Uran Sainbileg ha partecipato all’edizione 2020 di Open Doors. Il progetto di film al quale stava lavorando era in fase di post-produzione. Gli spunti ricevuti da professionisti attivi nel settore a livello internazionale e lo scambio con i partecipanti sono stati un valore aggiunto per terminare il suo lavoro e per i futuri progetti. «Con Open Doors ho capito come sostenere il contesto locale e i miei colleghi e colleghe, grazie alle conoscenze acquisite sul funzionamento del mondo del cinema al giorno d’oggi» spiega la produttrice.

La partecipazione a Open Doors le ha aperto le porte del Rotterdam International Film Festival Producers Lab e l’ha spronata inoltre a inviare una proposta di progetto, insieme al Mongolian Film Institute, all’ufficio di cooperazione della DSC in Mongolia. «La nostra iniziativa, volta a organizzare dei corsi per produttrici e produttori cinematografici locali, è stata selezionata e siamo felici di poter dare il via al primo laboratorio il prossimo novembre 2021». La DSC prevede che tutti gli Uffici di cooperazione sparsi nel mondo investano almeno l’1% del proprio budget in progetti culturali. Il progetto di Uran Sainbileg fa parte di questo impegno.

Ma che effetti ha avuto Open Doors sulla scena cinematografica del suo Paese di origine? Il digitale, con le piattaforme social, ha assunto un ruolo importante per diffondere i messaggi al pubblico della Mongolia. «Dopo Open Doors sono stata invitata dal Governo mongolo a partecipare, come consulente, alle discussioni in corso sulla prima legge sul cinema». E in luglio 2021, come racconta con fierezza la produttrice, la Mongolia ha approvato questa prima legge, con alle spalle 80 anni di storia della sua industria cinematografica. Contribuire alla spinta al cambiamento, a lungo termine, fa parte degli intenti di Open Doors. Sul tema, Sophie Bourdon, responsabile di questa sezione del Locarno Film Festival. 

«Il digitale ha rafforzato l’inclusione, che costituisce il DNA di Open Doors»

La responsabile di Open Doors Sophie Bourdon seduta sulle sedie gialle del Locarno Film Festival posizionate in Piazza Grande a Locarno.
Sophie Bourdon, responsabile di Open Doors. © Locarno Film Festival

La scelta del team di Open Doors e della DSC di focalizzarsi, per tre anni, su una regione, è frutto dell’intento di creare continuità e di podurre effetti a lungo termine. Le persone che partecipano al progetto vengono seguite per tutto l’anno. «Spesso il cinema indipendente in questi Paesi si muove in un contesto poco strutturato. È incoraggiante vedere un’alumna partecipare alle discussioni con le autorità locali per progettare una legge sul cinema, creare un istituto cinematografico o ancora avviare programmi di formazione professionale» spiega la responsabile di Open Doors Sophie Bourdon.

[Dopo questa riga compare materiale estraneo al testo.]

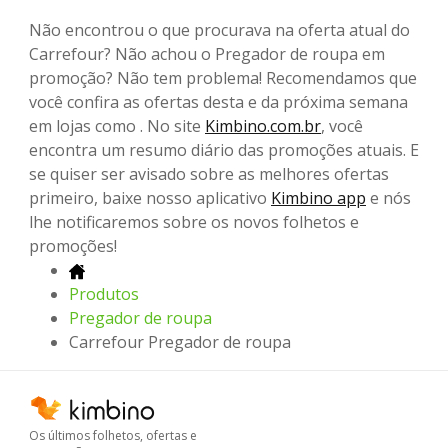
Não encontrou o que procurava na oferta atual do
Carrefour? Não achou o Pregador de roupa em
promoção? Não tem problema! Recomendamos que
você confira as ofertas desta e da próxima semana
em lojas como . No site
Kimbino.com.br
, você
encontra um resumo diário das promoções atuais. E
se quiser ser avisado sobre as melhores ofertas
primeiro, baixe nosso aplicativo
Kimbino app
e nós
lhe notificaremos sobre os novos folhetos e
promoções!
Produtos
Pregador de roupa
Carrefour Pregador de roupa
Os últimos folhetos, ofertas e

Il formato digitale lanciato già nel 2019 rafforza non solo la continuità ma anche la partecipazione al progetto. «Permette, durante la pandemia o nel mezzo di grandi crisi politiche come in Myanmar, di mantenere contatti regolari con i cineasti e di sostenere lo scambio di idee tra professionisti» racconta Sophie Bourdan. ToolBox, la piattaforma interattiva di condivisione di conoscenze e networking lanciata nel giugno 2020, ha favorito l’inclusione: «In un anno, la comunità asiatica di Open Doors è passata infatti da 250 a più di 800 membri e abbiamo raggiunto professionisti che consideravano l’iniziativa inaccessibile, vista l’importanza del Locarno Film Festival». La programmazione online per i cortometraggi Open Doors 2021, accanto a quella nelle sale locarnesi, vuole continuare così ad «aprire le porte» per diffondere messaggi che spingono le società a comunicare e crescere.